--- Problem to work on ---
Please print each entry below exactly as it stands, but without any pictures.

--- Extracted entries ---
◇ ◇ ◇ ◇

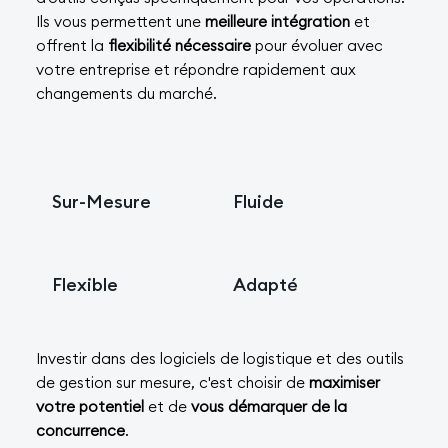
Ils vous permettent une
meilleure intégration
et
offrent la
flexibilité nécessaire
pour évoluer avec
votre entreprise et répondre rapidement aux
changements du marché.
Sur-Mesure
Fluide
Flexible
Adapté
Investir dans des logiciels de logistique et des outils
de gestion sur mesure, c'est choisir de
maximiser
votre potentiel
et de
vous démarquer de la
concurrence
.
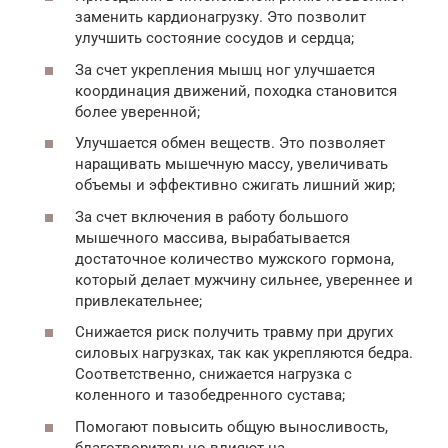
заменить кардионагрузку. Это позволит
улучшить состояние сосудов и сердца;
За счет укрепления мышц ног улучшается
координация движений, походка становится
более уверенной;
Улучшается обмен веществ. Это позволяет
наращивать мышечную массу, увеличивать
объемы и эффективно сжигать лишний жир;
За счет включения в работу большого
мышечного массива, вырабатывается
достаточное количество мужского гормона,
который делает мужчину сильнее, увереннее и
привлекательнее;
Снижается риск получить травму при других
силовых нагрузках, так как укрепляются бедра.
Соответственно, снижается нагрузка с
коленного и тазобедренного сустава;
Помогают повысить общую выносливость,
благотворительно влияют на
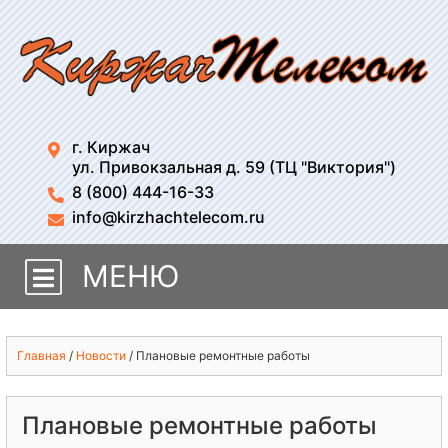
г. Киржач
ул. Привокзальная д. 59 (ТЦ "Виктория")
8 (800) 444-16-33
info@kirzhachtelecom.ru
МЕНЮ
Главная
/
Новости
/
Плановые ремонтные работы
Плановые ремонтные работы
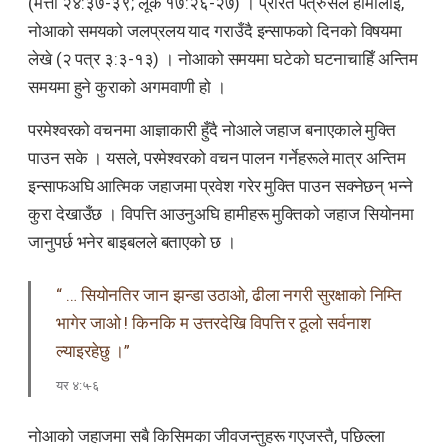
(मत्ती २४:३७-३९; लूक १७:२६-२७) । प्रेरित पत्रुसले हामीलाई,
नोआको समयको जलप्रलय याद गराउँदै इन्साफको दिनको विषयमा
लेखे (२ पत्र ३:३-१३) । नोआको समयमा घटेको घटनाचाहिँ अन्तिम
समयमा हुने कुराको अगमवाणी हो ।
परमेश्वरको वचनमा आज्ञाकारी हुँदै नोआले जहाज बनाएकाले मुक्ति
पाउन सके । यसले, परमेश्वरको वचन पालन गर्नेहरूले मात्र अन्तिम
इन्साफअघि आत्मिक जहाजमा प्रवेश गरेर मुक्ति पाउन सक्नेछन् भन्ने
कुरा देखाउँछ । विपत्ति आउनुअघि हामीहरू मुक्तिको जहाज सियोनमा
जानुपर्छ भनेर बाइबलले बताएको छ ।
“ … सियोनतिर जान झन्डा उठाओ, ढीला नगरी सुरक्षाको निम्ति
भागेर जाओ ! किनकि म उत्तरदेखि विपत्ति र ठूलो सर्वनाश
ल्याइरहेछु ।”
यर ४:५-६
नोआको जहाजमा सबै किसिमका जीवजन्तुहरू गएजस्तै, पछिल्ला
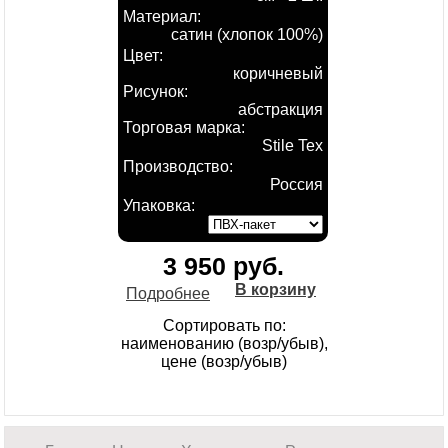
Материал:
сатин (хлопок 100%)
Цвет:
коричневый
Рисунок:
абстракция
Торговая марка:
Stile Tex
Производство:
Россия
Упаковка:
3 950 руб.
В корзину
Подробнее
Сортировать по:
наименованию (возр/убыв),
цене (возр/убыв)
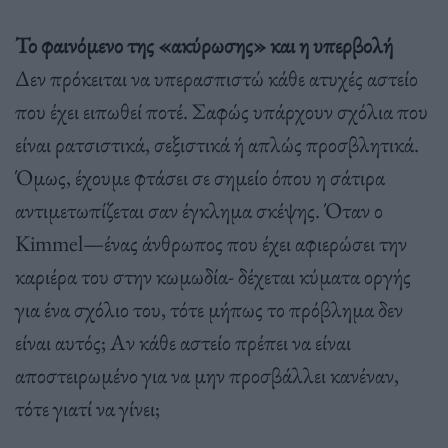
Το φαινόμενο της «ακύρωσης» και η υπερβολή
Δεν πρόκειται να υπερασπιστώ κάθε ατυχές αστείο
που έχει ειπωθεί ποτέ. Σαφώς υπάρχουν σχόλια που
είναι ρατσιστικά, σεξιστικά ή απλώς προσβλητικά.
Όμως, έχουμε φτάσει σε σημείο όπου η σάτιρα
αντιμετωπίζεται σαν έγκλημα σκέψης. Όταν ο
Kimmel—ένας άνθρωπος που έχει αφιερώσει την
καριέρα του στην κωμωδία- δέχεται κύματα οργής
για ένα σχόλιο του, τότε μήπως το πρόβλημα δεν
είναι αυτός; Αν κάθε αστείο πρέπει να είναι
αποστειρωμένο για να μην προσβάλλει κανέναν,
τότε γιατί να γίνει;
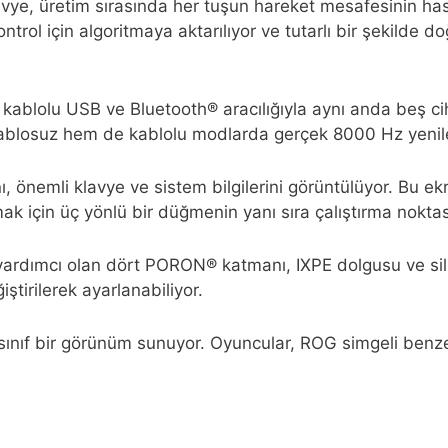
vye, üretim sırasında her tuşun hareket mesafesinin has
ontrol için algoritmaya aktarılıyor ve tutarlı bir şekilde 
blolu USB ve Bluetooth® aracılığıyla aynı anda beş ciha
losuz hem de kablolu modlarda gerçek 8000 Hz yenile
nı, önemli klavye ve sistem bilgilerini görüntülüyor. Bu
ak için üç yönlü bir düğmenin yanı sıra çalıştırma noktas
yardımcı olan dört PORON® katmanı, IXPE dolgusu ve sili
tirilerek ayarlanabiliyor.
 sınıf bir görünüm sunuyor. Oyuncular, ROG simgeli benze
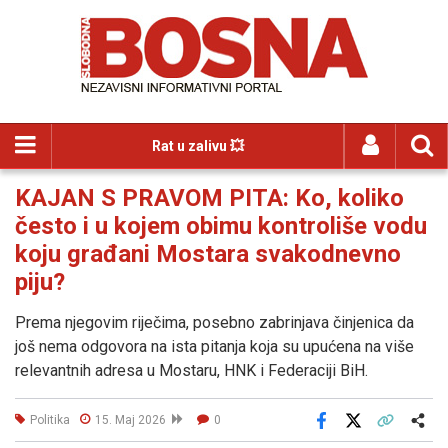
Rat u zalivu 💥
KAJAN S PRAVOM PITA: Ko, koliko
često i u kojem obimu kontroliše vodu
koju građani Mostara svakodnevno
piju?
Prema njegovim riječima, posebno zabrinjava činjenica da
još nema odgovora na ista pitanja koja su upućena na više
relevantnih adresa u Mostaru, HNK i Federaciji BiH.
Politika
15. Maj 2026
0
Facebook
X
Kopiraj link
Više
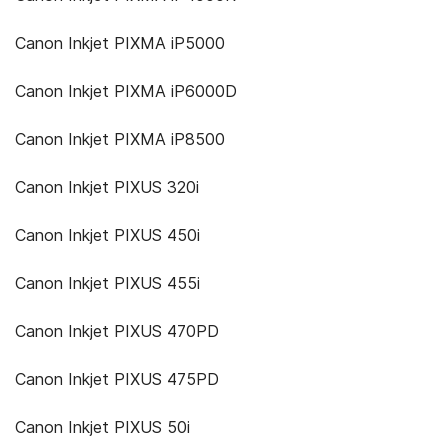
Canon Inkjet PIXMA iP5000
Canon Inkjet PIXMA iP6000D
Canon Inkjet PIXMA iP8500
Canon Inkjet PIXUS 320i
Canon Inkjet PIXUS 450i
Canon Inkjet PIXUS 455i
Canon Inkjet PIXUS 470PD
Canon Inkjet PIXUS 475PD
Canon Inkjet PIXUS 50i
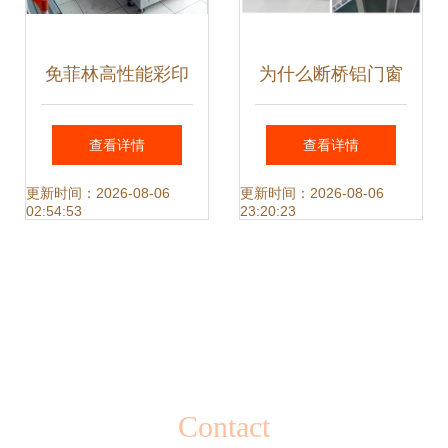
免菲林高性能彩印
为什么断桥铝门窗
设备 开启金属门窗
能取代塑钢门窗成
查看详情
查看详情
表面装饰新纪元
为主流选择？
更新时间：2026-08-06
更新时间：2026-08-06
02:54:53
23:20:23
Contact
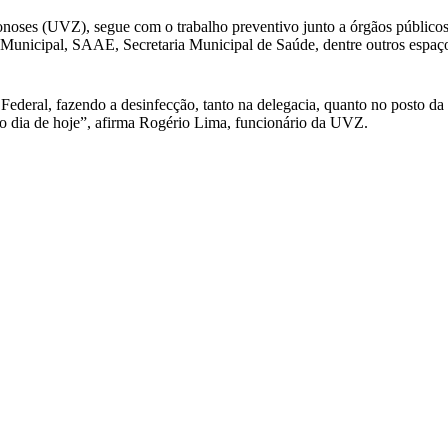
noses (UVZ), segue com o trabalho preventivo junto a órgãos públicos e
 Municipal, SAAE, Secretaria Municipal de Saúde, dentre outros espaço
Federal, fazendo a desinfecção, tanto na delegacia, quanto no posto d
no dia de hoje”, afirma Rogério Lima, funcionário da UVZ.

◇ ◇ ◇ ◇

--- Reply ---
Ils vous permettent une
meilleure intégration
et
offrent la
flexibilité nécessaire
pour évoluer avec
votre entreprise et répondre rapidement aux
changements du marché.
Sur-Mesure
Fluide
Flexible
Adapté
Investir dans des logiciels de logistique et des outils
de gestion sur mesure, c'est choisir de
maximiser
votre potentiel
et de
vous démarquer de la
concurrence
.
заменить кардионагрузку. Это позволит
улучшить состояние сосудов и сердца;
За счет укрепления мышц ног улучшается
координация движений, походка становится
более уверенной;
Улучшается обмен веществ. Это позволяет
наращивать мышечную массу, увеличивать
объемы и эффективно сжигать лишний жир;
За счет включения в работу большого
мышечного массива, вырабатывается
достаточное количество мужского гормона,
который делает мужчину сильнее, увереннее и
привлекательнее;
Снижается риск получить травму при других
силовых нагрузках, так как укрепляются бедра.
Соответственно, снижается нагрузка с
коленного и тазобедренного сустава;
Помогают повысить общую выносливость,
благотворительно влияют на
г. Киржач
ул. Привокзальная д. 59 (ТЦ "Виктория")
8 (800) 444-16-33
info@kirzhachtelecom.ru
МЕНЮ
Главная
/
Новости
/
Плановые ремонтные работы
Плановые ремонтные работы
(मत्ती २४:३७-३९; लूक १७:२६-२७) । प्रेरित पत्रुसले हामीलाई,
नोआको समयको जलप्रलय याद गराउँदै इन्साफको दिनको विषयमा
लेखे (२ पत्र ३:३-१३) । नोआको समयमा घटेको घटनाचाहिँ अन्तिम
समयमा हुने कुराको अगमवाणी हो ।
परमेश्वरको वचनमा आज्ञाकारी हुँदै नोआले जहाज बनाएकाले मुक्ति
पाउन सके । यसले, परमेश्वरको वचन पालन गर्नेहरूले मात्र अन्तिम
इन्साफअघि आत्मिक जहाजमा प्रवेश गरेर मुक्ति पाउन सक्नेछन् भन्ने
कुरा देखाउँछ । विपत्ति आउनुअघि हामीहरू मुक्तिको जहाज सियोनमा
जानुपर्छ भनेर बाइबलले बताएको छ ।
“ … सियोनतिर जान झन्डा उठाओ, ढीला नगरी सुरक्षाको निम्ति
भागेर जाओ ! किनकि म उत्तरदेखि विपत्ति र ठूलो सर्वनाश
ल्याइरहेछु ।”
यर ४:५-६
नोआको जहाजमा सबै किसिमका जीवजन्तुहरू गएजस्तै, पछिल्ला
Материал:
сатин (хлопок 100%)
Цвет:
коричневый
Рисунок:
абстракция
Торговая марка:
Stile Tex
Производство:
Россия
Упаковка:
3 950 руб.
В корзину
Подробнее
Сортировать по:
наименованию (возр/убыв),
цене (возр/убыв)
Το φαινόμενο της «ακύρωσης» και η υπερβολή
Δεν πρόκειται να υπερασπιστώ κάθε ατυχές αστείο
που έχει ειπωθεί ποτέ. Σαφώς υπάρχουν σχόλια που
είναι ρατσιστικά, σεξιστικά ή απλώς προσβλητικά.
Όμως, έχουμε φτάσει σε σημείο όπου η σάτιρα
αντιμετωπίζεται σαν έγκλημα σκέψης. Όταν ο
Kimmel—ένας άνθρωπος που έχει αφιερώσει την
καριέρα του στην κωμωδία- δέχεται κύματα οργής
για ένα σχόλιο του, τότε μήπως το πρόβλημα δεν
είναι αυτός; Αν κάθε αστείο πρέπει να είναι
αποστειρωμένο για να μην προσβάλλει κανέναν,
τότε γιατί να γίνει;
vye, üretim sırasında her tuşun hareket mesafesinin has
ontrol için algoritmaya aktarılıyor ve tutarlı bir şekilde 
blolu USB ve Bluetooth® aracılığıyla aynı anda beş ciha
losuz hem de kablolu modlarda gerçek 8000 Hz yenile
nı, önemli klavye ve sistem bilgilerini görüntülüyor. Bu
ak için üç yönlü bir düğmenin yanı sıra çalıştırma noktas
yardımcı olan dört PORON® katmanı, IXPE dolgusu ve sili
tirilerek ayarlanabiliyor.
 sınıf bir görünüm sunuyor. Oyuncular, ROG simgeli benze
Rat u zalivu 💥
KAJAN S PRAVOM PITA: Ko, koliko
često i u kojem obimu kontroliše vodu
koju građani Mostara svakodnevno
piju?
Prema njegovim riječima, posebno zabrinjava činjenica da
još nema odgovora na ista pitanja koja su upućena na više
relevantnih adresa u Mostaru, HNK i Federaciji BiH.
Politika
15. Maj 2026
0
Facebook
X
Kopiraj link
Više
Canon Inkjet PIXMA iP5000
Canon Inkjet PIXMA iP6000D
Canon Inkjet PIXMA iP8500
Canon Inkjet PIXUS 320i
Canon Inkjet PIXUS 450i
Canon Inkjet PIXUS 455i
Canon Inkjet PIXUS 470PD
Canon Inkjet PIXUS 475PD
Canon Inkjet PIXUS 50i
免菲林高性能彩印
为什么断桥铝门窗
设备 开启金属门窗
能取代塑钢门窗成
查看详情
查看详情
表面装饰新纪元
为主流选择？
更新时间：2026-08-06
更新时间：2026-08-06
02:54:53
23:20:23
Contact
noses (UVZ), segue com o trabalho preventivo junto a órgãos públicos e
 Municipal, SAAE, Secretaria Municipal de Saúde, dentre outros espaço
Federal, fazendo a desinfecção, tanto na delegacia, quanto no posto d
no dia de hoje”, afirma Rogério Lima, funcionário da UVZ.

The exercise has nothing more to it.